In fact, Ukrainian officials began rehearsing even earlier, said Andrii Sharonov, first deputy chief of the country’s Cyber Police Department. In July, an advanced persistent threat group known as Armageddon, or Shuckworm, began a month-long cyberattack. Shuckworm has recently used phishing attacks to distribute malware, including new variants of the “Backdoor.Pterodo” payload, according to researchers.

The Shuckworm hacking team is closely tied to the Russian intelligence service FSB.

But Sharonov said the Russians haven’t been very effective since hacking the American satellite company Viasat, taking out communications in Ukraine just ahead of the invasion on Feb. 24. It seems like the Russians don’t have “much [left] in their pockets,” he said.
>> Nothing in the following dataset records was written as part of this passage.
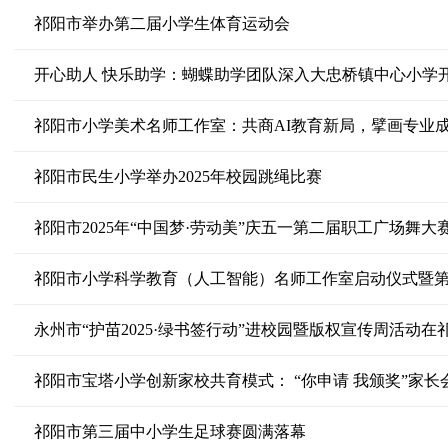
祁阳市举办第二届小学生体育运动会
开心助人 快乐助学：蝴蝶助学团队深入大忠桥镇中心小学
祁阳市小学美术名师工作室：共商AI教育新局，擘画专业
祁阳市民生小学举办2025年校园跳绳比赛
祁阳市2025年“中国梦·劳动美”庆五一第二届职工广场舞大
祁阳市小学科学教育（人工智能）名师工作室启动仪式暨
永州市“护苗2025·绿书签行动”进校园暨版权宣传周活动
祁阳市宝塔小学创新家校共育模式： “你申请 我颁奖”家长
祁阳市第三届中小学生足球赛圆满落幕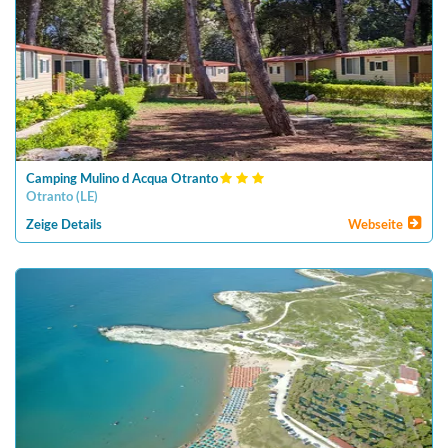
Camping Mulino d Acqua Otranto
Otranto
(
LE
)
Zeige Details
Webseite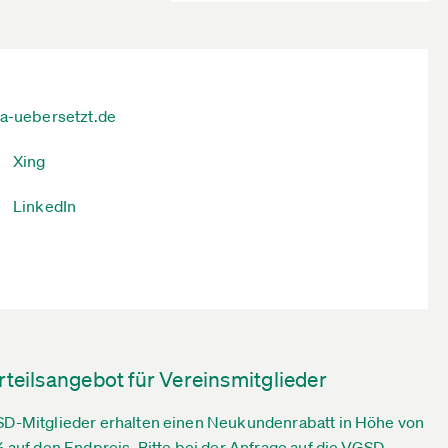
ja-uebersetzt.de
Xing
LinkedIn
rteilsangebot für Vereinsmitglieder
D-Mitglieder erhalten einen Neukundenrabatt in Höhe von
% auf den Endpreis. Bitte bei der Anfrage auf die VGSD-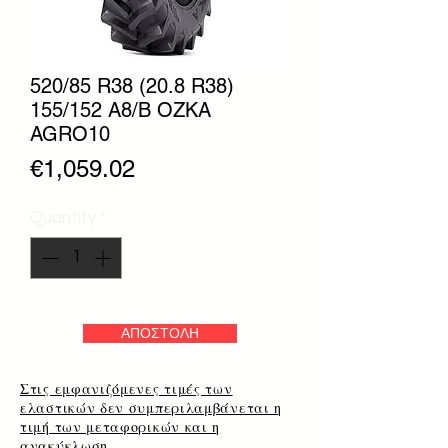
520/85 R38 (20.8 R38)
155/152 A8/B OZKA
AGRO10
Price
€1,059.02
Quantity
*
ΑΠΟΣΤΟΛΗ
Στις εμφανιζόμενες τιμές των
ελαστικών δεν συμπεριλαμβάνεται η
τιμή των μεταφορικών και η
ανακύκλωση.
The January 2017 NotPetya attacks were a critical turning point for the country’s cyber defense evolution, according to Victor Zhora, the deputy chairman of the State Service of Special Communications and Information Protection of Ukraine. The NotPetya attack emanated from the Russian Main Intelligence Directorate, commonly known as the GRU, and unleashed malware that drove nearly $10 billion in losses worldwide.

NotPetya caused immense damage — even knocking out the radiation monitoring system at Ukraine’s Chernobyl nuclear power plant — but spurred the Ukrainian government to get serious about cyber defense, Zhora said. “It was a huge signal to the government.”
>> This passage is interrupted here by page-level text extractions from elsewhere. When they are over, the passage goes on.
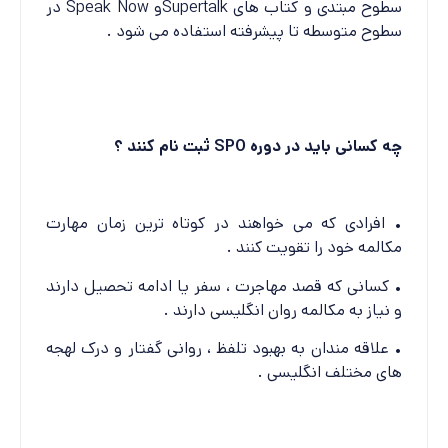
سطوح مبتدی و کتاب های Supertalkو Speak Now در
سطوح متوسطه تا پیشرفته استفاده می شود .
چه کسانی باید در دوره SPO ثبت نام کنند ؟
• افرادی که می خواهند در کوتاه ترین زمان مهارت
مکالمه خود را تقویت کنند .
• کسانی که قصد مهاجرت ، سفر یا ادامه تحصیل دارند
و نیاز به مکالمه روان انگلیسی دارند .
• علاقه مندان به بهبود تلفظ ، روانی گفتار و درک لهجه
های مختلف انگلیسی .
So were the BlackEnergy cyberattacks in December 2015. Some 230,000 Ukrainians were left without power after Russia attacked the energy grid in the country’s west. After those attacks, the Ukrainian government adopted a cyber defense strategy and national cybersecurity infrastructure, according to Natalia Tkachuk, head of cybersecurity for the National Security and Defense Council of Ukraine.
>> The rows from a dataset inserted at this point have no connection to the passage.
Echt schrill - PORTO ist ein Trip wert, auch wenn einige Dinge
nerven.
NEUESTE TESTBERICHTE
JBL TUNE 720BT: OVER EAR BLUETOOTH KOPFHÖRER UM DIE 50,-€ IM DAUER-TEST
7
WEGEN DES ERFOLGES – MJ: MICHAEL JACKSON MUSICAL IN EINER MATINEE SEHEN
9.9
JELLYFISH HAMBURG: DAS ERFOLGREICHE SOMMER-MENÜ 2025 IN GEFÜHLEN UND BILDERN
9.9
Zhora said that while Ukraine has not yet faced devastating cyberattacks, he believes the Russians
“continue to be very dangerous.”

Zhora and his colleagues will travel to Washington next week to meet with officials from the Cybersecurity and Infrastructure Security Agency, the FBI and the State Department.

“There is no country in the world who can protect themselves alone,” Zhora said

The Ukrainians were clear about their appreciation for the U.S. and global democracies at large throughout the discussion. Vityuk offered an anecdote, likening the Ukrainian experience with Russia to that of a lone pedestrian on a dark street when suddenly two dozen thugs armed with knives appear. He said in his mind’s eye that lone pedestrian fights because he has “no other options.”

“Probably you will die: That’s what we felt from February 24,” Vityuk said.

But he added that when good samaritans appear it changes everything.

“Somebody throws you a baseball bat,” Vityuk said. “And then you see that there are a couple of other guys who are probably about to help and then you see there are more guys coming — that’s what we experience now.”